[Items from a data source]
....................
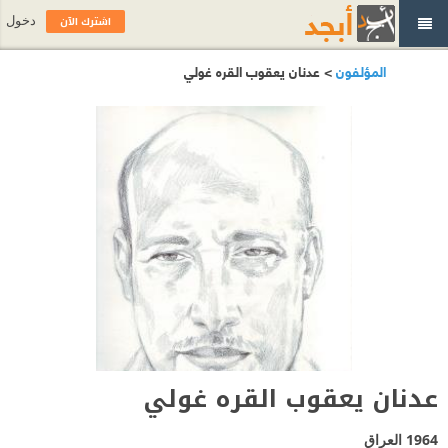
اشترك الآن
دخول
المؤلفون
> عدنان يعقوب القره غولي
عدنان يعقوب القره غولي
1964
العراق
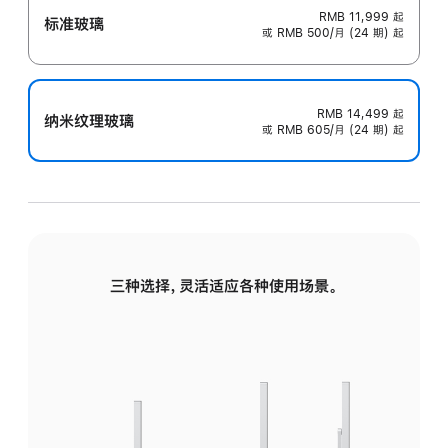
RMB 11,999
起
标准玻璃
或 RMB 500/月 (24 期) 起
RMB 14,499
起
纳米纹理玻璃
或 RMB 605/月 (24 期) 起
三种选择，灵活适应各种使用场景。
标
....................
# Work request:
The result should be every entry, word for word, and no pictures.

# Task answer:
اشترك الآن
دخول
المؤلفون
> عدنان يعقوب القره غولي
عدنان يعقوب القره غولي
1964
العراق
RMB 11,999
起
标准玻璃
或 RMB 500/月 (24 期) 起
RMB 14,499
起
纳米纹理玻璃
或 RMB 605/月 (24 期) 起
三种选择，灵活适应各种使用场景。
标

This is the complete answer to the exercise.